The Cinderella surgery involves altering the shape of a woman’s feet to allow them to fit into and look better in fashionable heels. Reuters

Tummy tucks, breast augmentations and nose jobs are among the most popular plastic surgeries in the U.S., but there’s another cosmetic procedure whose popularity is on the rise: the so-called Cinderella surgery.

According to a report from the New York Times, a growing trend among wealthy U.S. women involves altering the shape and size of their feet to fit more easily into designer shoes. Women are increasingly getting their toes shortened or lengthened, their bunions removed, and the bottoms of their feet injected with fat (as a permanent sort of soft insert) just to slip more easily into “peep-toe” footwear.

Fox 2 reported that one woman asked a surgeon to amputate her little toes (he refused) so she could wear designer shoes. Another patient asked her podiatrist for toe liposuction.

So, is the newest trend in cosmetic surgery the epitome of high-class vanity? Well, if the Louboutin fits …

“My practice has exploded because of Manolo Blahnik, Christian Louboutin and Nicholas Kirkwood,” Neal Blitz, a podiatrist who specializes in esthetic and reconstructive procedures in Manhattan and performs surgery at Mount Sinai Hospital, told the New York Times. “There’s nothing like opening a shoe closet that’s been closed to somebody for years.”
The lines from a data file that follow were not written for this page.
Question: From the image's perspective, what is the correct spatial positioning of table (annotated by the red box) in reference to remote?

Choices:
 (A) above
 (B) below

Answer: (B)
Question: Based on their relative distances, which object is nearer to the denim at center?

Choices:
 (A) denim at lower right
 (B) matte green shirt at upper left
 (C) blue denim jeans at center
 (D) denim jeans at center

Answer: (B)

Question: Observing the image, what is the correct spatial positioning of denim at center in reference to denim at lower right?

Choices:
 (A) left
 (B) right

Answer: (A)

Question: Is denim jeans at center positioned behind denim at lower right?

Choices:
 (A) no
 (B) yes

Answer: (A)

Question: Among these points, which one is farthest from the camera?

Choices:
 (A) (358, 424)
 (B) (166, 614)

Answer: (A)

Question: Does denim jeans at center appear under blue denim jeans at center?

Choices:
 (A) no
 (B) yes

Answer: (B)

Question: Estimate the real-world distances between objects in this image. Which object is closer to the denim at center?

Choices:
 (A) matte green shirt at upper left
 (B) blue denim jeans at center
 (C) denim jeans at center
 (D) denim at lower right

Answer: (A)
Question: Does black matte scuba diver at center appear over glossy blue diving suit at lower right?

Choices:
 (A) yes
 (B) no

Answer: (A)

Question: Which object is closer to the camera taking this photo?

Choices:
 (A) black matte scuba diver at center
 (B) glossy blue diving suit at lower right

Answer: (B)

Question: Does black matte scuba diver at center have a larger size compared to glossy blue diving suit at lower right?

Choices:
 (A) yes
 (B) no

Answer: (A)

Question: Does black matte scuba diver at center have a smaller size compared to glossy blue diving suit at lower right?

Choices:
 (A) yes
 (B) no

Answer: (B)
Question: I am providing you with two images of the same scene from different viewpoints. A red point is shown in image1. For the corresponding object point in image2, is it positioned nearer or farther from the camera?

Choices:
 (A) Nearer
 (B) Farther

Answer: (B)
According to the New York Times, women are getting Cinderella surgeries, a term coined by Beverly Hills podiatrist Ali Sadrieh after female patients of his began requesting esthetic foot surgeries 13 years ago, to correct things like “high-heel foot,” “hitchhikers toe” (when an unusually large big toe sticks out like a hitchhiker holding out his thumb) and “toebesity.”
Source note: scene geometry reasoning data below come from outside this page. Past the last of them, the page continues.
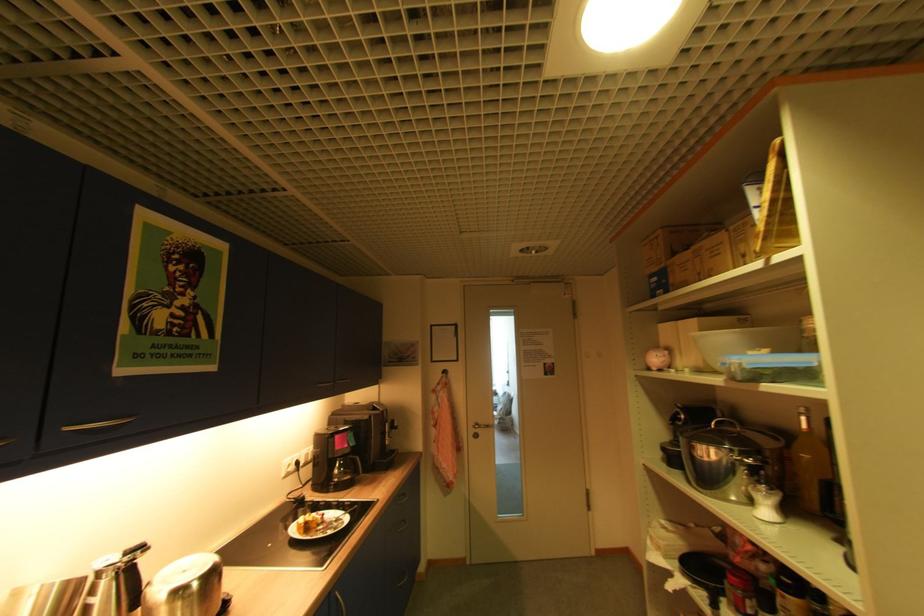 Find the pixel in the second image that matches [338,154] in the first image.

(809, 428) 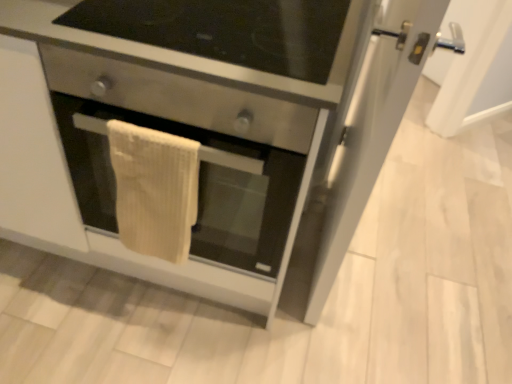 Question: Could you tell me if stainless steel oven at center is facing stainless steel drawer at center?

Choices:
 (A) yes
 (B) no

Answer: (B)

Question: Is stainless steel oven at center bigger than stainless steel drawer at center?

Choices:
 (A) yes
 (B) no

Answer: (A)

Question: Is stainless steel oven at center far from stainless steel drawer at center?

Choices:
 (A) yes
 (B) no

Answer: (B)

Question: Can you confirm if stainless steel oven at center is positioned to the right of stainless steel drawer at center?

Choices:
 (A) no
 (B) yes

Answer: (A)

Question: From the image's perspective, is stainless steel oven at center over stainless steel drawer at center?

Choices:
 (A) yes
 (B) no

Answer: (B)

Question: Considering the relative sizes of stainless steel oven at center and stainless steel drawer at center in the image provided, is stainless steel oven at center smaller than stainless steel drawer at center?

Choices:
 (A) yes
 (B) no

Answer: (B)

Question: Is beige textured towel at center at the right side of stainless steel drawer at center?

Choices:
 (A) no
 (B) yes

Answer: (A)

Question: Can you confirm if beige textured towel at center is bigger than stainless steel drawer at center?

Choices:
 (A) yes
 (B) no

Answer: (B)

Question: Is stainless steel drawer at center located within beige textured towel at center?

Choices:
 (A) no
 (B) yes

Answer: (A)

Question: Is beige textured towel at center in front of stainless steel drawer at center?

Choices:
 (A) no
 (B) yes

Answer: (A)

Question: Is beige textured towel at center next to stainless steel drawer at center?

Choices:
 (A) yes
 (B) no

Answer: (B)

Question: Does beige textured towel at center have a greater width compared to stainless steel drawer at center?

Choices:
 (A) no
 (B) yes

Answer: (A)

Question: Does beige textured towel at center appear on the right side of stainless steel oven at center?

Choices:
 (A) no
 (B) yes

Answer: (A) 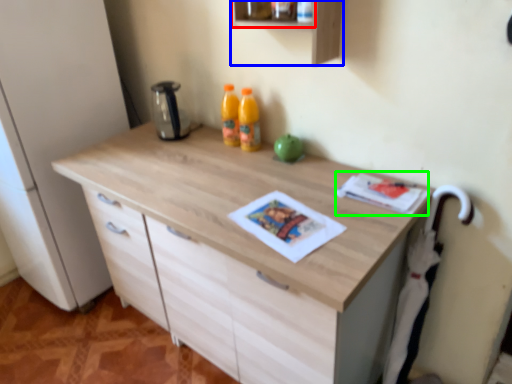 Question: Estimate the real-world distances between objects in this image. Which object is closer to shelf (highlighted by a red box), shelf (highlighted by a blue box) or magazine (highlighted by a green box)?

Choices:
 (A) shelf
 (B) magazine

Answer: (A) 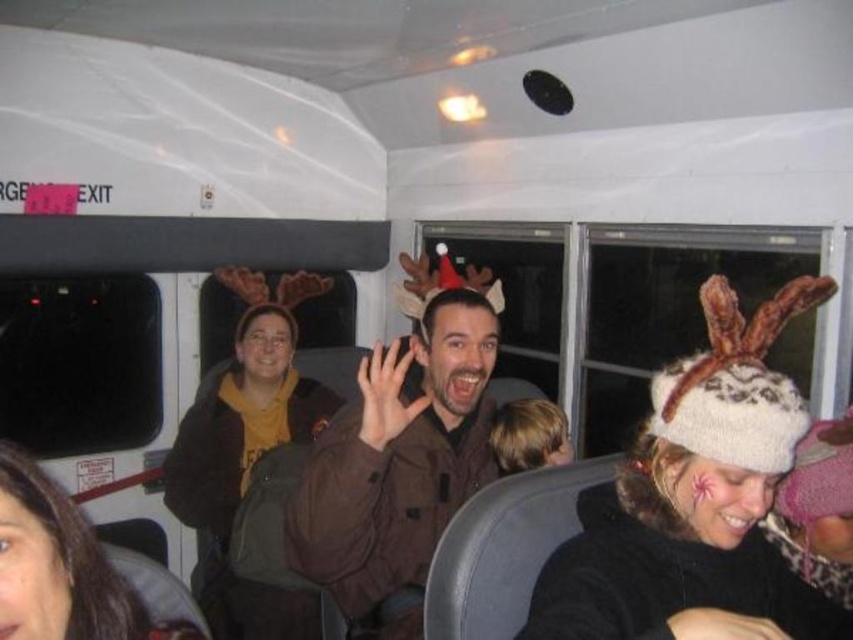 Is brown matte jacket at center above brown fuzzy jacket at center?

Yes, brown matte jacket at center is above brown fuzzy jacket at center.

Who is more distant from viewer, (401, 440) or (252, 312)?

Positioned behind is point (252, 312).

Measure the distance between point (488,364) and camera.

A distance of 1.84 meters exists between point (488,364) and camera.

Find the location of `brown matte jacket at center`. brown matte jacket at center is located at coordinates (x=398, y=458). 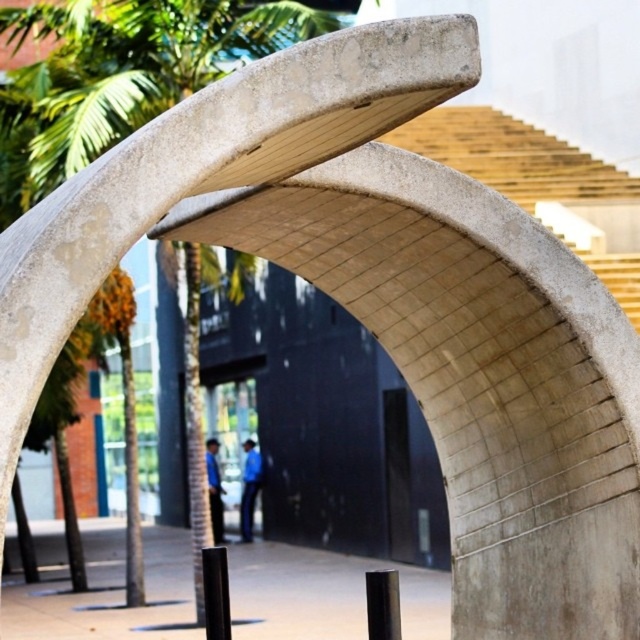 You are standing inside the archway and want to exit to the street. You notice a smooth concrete post at center and blue fabric pants at center. Which object is closer to the exit?

The smooth concrete post at center is to the right of blue fabric pants at center. Since you are facing the exit, the object on the right would be closer to the exit when moving forward. Therefore, the smooth concrete post at center is closer to the exit. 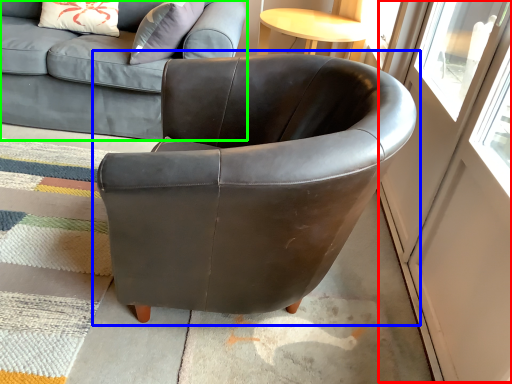 Question: Which is nearer to the screen door (highlighted by a red box)? chair (highlighted by a blue box) or studio couch (highlighted by a green box).

Choices:
 (A) chair
 (B) studio couch

Answer: (A) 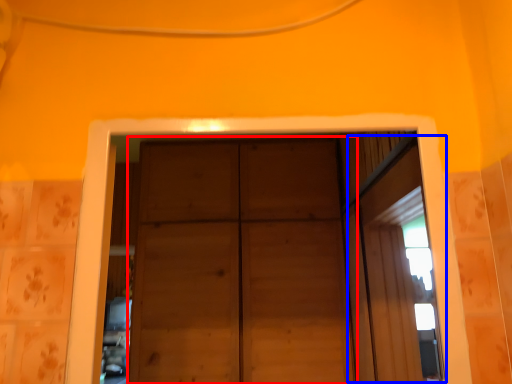 Question: Which point is closer to the camera, door (highlighted by a red box) or window (highlighted by a blue box)?

Choices:
 (A) door
 (B) window

Answer: (B) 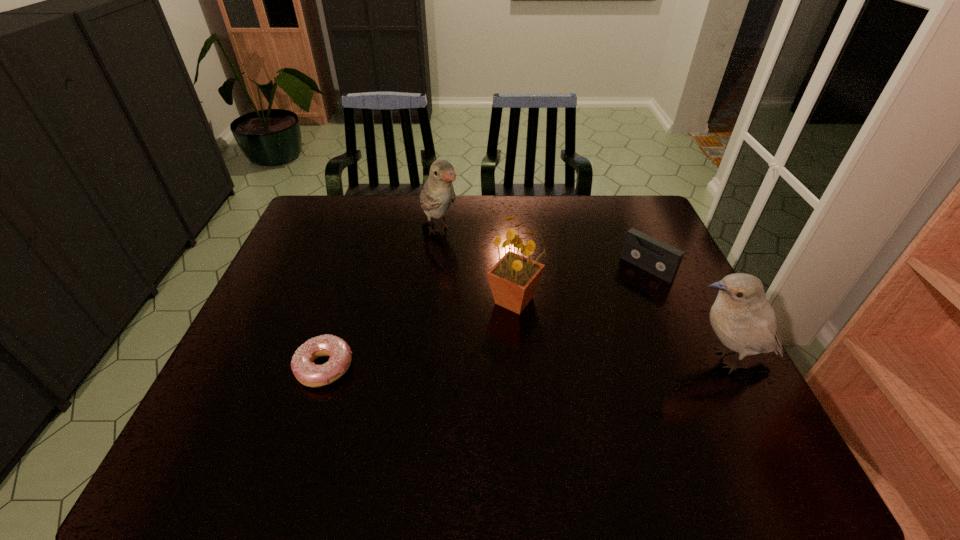 At what (x,y) coordinates should I click in order to perform the action: click on vacant space at the far left corner of the desktop. Please return your answer as a coordinate pair (x, y). Looking at the image, I should click on (314, 224).

You are a GUI agent. You are given a task and a screenshot of the screen. Output one action in this format:
    pyautogui.click(x=<x>, y=<y>)
    Task: Click on the vacant space at the near left corner of the desktop
    This screenshot has width=960, height=540.
    Given the screenshot: What is the action you would take?
    pyautogui.click(x=219, y=408)

In the image, there is a desktop. What are the coordinates of `vacant space at the far right corner` in the screenshot? It's located at (621, 204).

Locate an element on the screen. The width and height of the screenshot is (960, 540). vacant region between the doughnut and the third object from right to left is located at coordinates (420, 334).

Identify the location of vacant space that's between the shortest object and the farther bird. (382, 299).

Image resolution: width=960 pixels, height=540 pixels. Identify the location of vacant space that's between the second shortest object and the leftmost object. (486, 318).

The width and height of the screenshot is (960, 540). Identify the location of empty location between the right bird and the farther bird. (582, 295).

Find the location of a particular element. The image size is (960, 540). empty space between the farthest object and the right bird is located at coordinates (582, 295).

The height and width of the screenshot is (540, 960). In order to click on empty location between the third object from right to left and the shortest object in this screenshot , I will do `click(420, 334)`.

This screenshot has width=960, height=540. I want to click on free space between the sunflower and the nearer bird, so (x=619, y=330).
Reshaping a foot to fit expensive heels is certainly an extreme form of plastic surgery, but it’s not the only unusual cosmetic surgery trend that’s on the rise. In South Korea, a procedure called the “smile lipt” surgery has grown in popularity over the past few years.
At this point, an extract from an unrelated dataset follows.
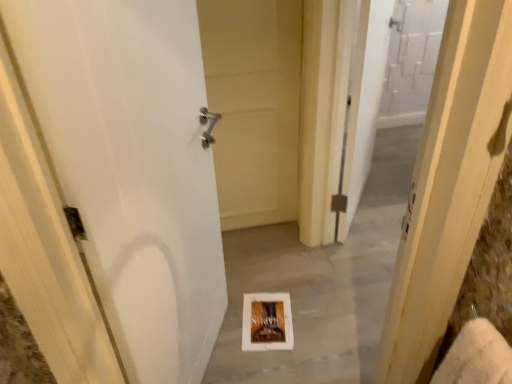 Where is `free space above white cardboard book at center (from a real-world perspective)`? free space above white cardboard book at center (from a real-world perspective) is located at coordinates (263, 312). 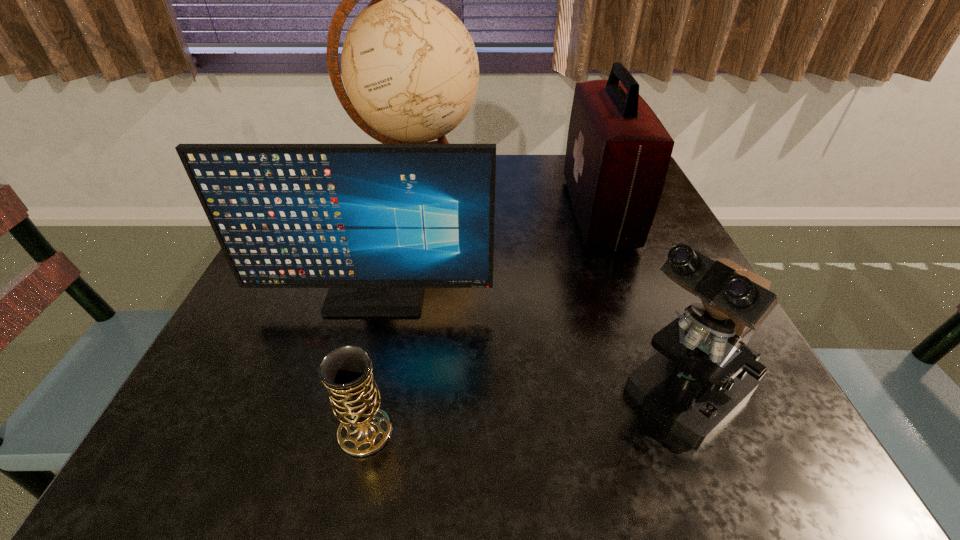 The width and height of the screenshot is (960, 540). Find the location of `vacant point that satisfies the following two spatial constraints: 1. on the surface of the tallest object; 2. on the screen side of the third farthest object`. vacant point that satisfies the following two spatial constraints: 1. on the surface of the tallest object; 2. on the screen side of the third farthest object is located at coordinates (394, 299).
It involves creating small slits in the corners of a patient’s mouth to create the look of a permanent smile.

Then there’s the bagel head trend, a kind of body modification with roots in Canada that caught on among underground fetish communities in Japan. The look is achieved by injecting saline into the forehead, then pushing a thumb into the middle of the swollen area to give the appearance of a donut or bagel under the skin.

The bagel head procedure isn’t permanent and lasts between 16 and 24 hours.